Let Us Ask: Geeks as Celebrities

(After reading "Starstruck" I began asking can geeks/progeeks be celebrities.  This was actually a fun speculation, and I wanted to write it up).

So, my progeeks and profanes and protaku, can we working nerds, technophiles, and geekonomists be celebrities?  Can we breathe the same air of awesomeness that the truly famous do, can we confuse paparazzi with our "Let the Wookie Win" T-shirts?  In short, can we be beloved and admired and followed?

The answer is literally, yes, no, and maybe.



YES there are geek celebrities.  We know them because we are geeks.  We go to conventions to see them, we follow their twitters, they are in the news.  Joss Whedon, Will Wheaton, Scott McNeil, and far far more are all geek celebs to one extent or another.
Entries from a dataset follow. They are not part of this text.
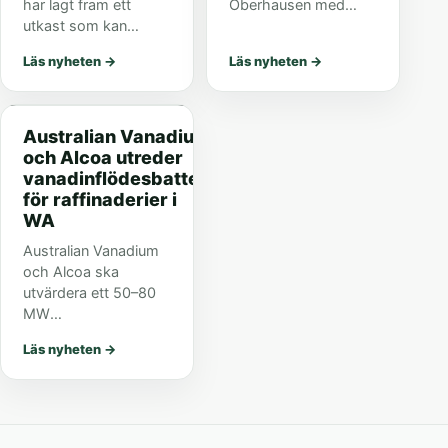
har lagt fram ett
Oberhausen med
utkast som kan
eldrivna maskiner och
gynna nätvänligt
mobilt batterilager.
Läs nyheten
→
Läs nyheten
→
beteende från 2029,
Erfarenheter från
men osäkerheten
praktisk drift är
kring batterilagers
huvudpoängen.
affärscase kvarstår.
Australian Vanadium
och Alcoa utreder
vanadinflödesbatteri
för raffinaderier i
WA
Australian Vanadium
och Alcoa ska
utvärdera ett 50–80
MW
vanadinflödesbatteri
Läs nyheten
→
för alumina-
raffinaderier i Western
Australia. Projektet är
ännu inte beslutat.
If anything I think we geeks love talent-driven celebs.  We're all about making stuff and getting stuff done, stuff that is cool and awesome and interesting.  We like our celebs because they DO stuff and make things happen (or did).

However, when it comes to the bigger picture . . .

NO geek celebs are not really the big-time stalked-by-paparazzi celebs for the most part.  Star mags don't post every move Nathan Fillion makes.  The news doesn't report where Peter Molyneux goes for lunch.  Geek celebs are not celebs "on the level" of some of the news-dominating A-Listers.

Geek may be Chic, but it's not Chic enough to be a dominant part of culture.  It has its place, but it isn't so widespread as to have geek celebs who can get whole news cycles.  Maybe we should be thankful for that.

Things change though so . . .

MAYBE geek celebs will some day be up there with other big names.  Geek is changing, being more accepted and indeed being cool.  Geek runs a lot of our economy and industry.  Take a look at the attention Mark Zukerberg is getting – good and bad – and you see a potential "mainstream" geek celebrity.

One may wonder if we geeks want to truly have a culture where news mags worry over what kind of jeans John Romero now wears.  That is entirely another question – in fact, maybe we can't avoid it.

So that's it, my geeks, nerds, and countrymen.  Yes, no, and maybe.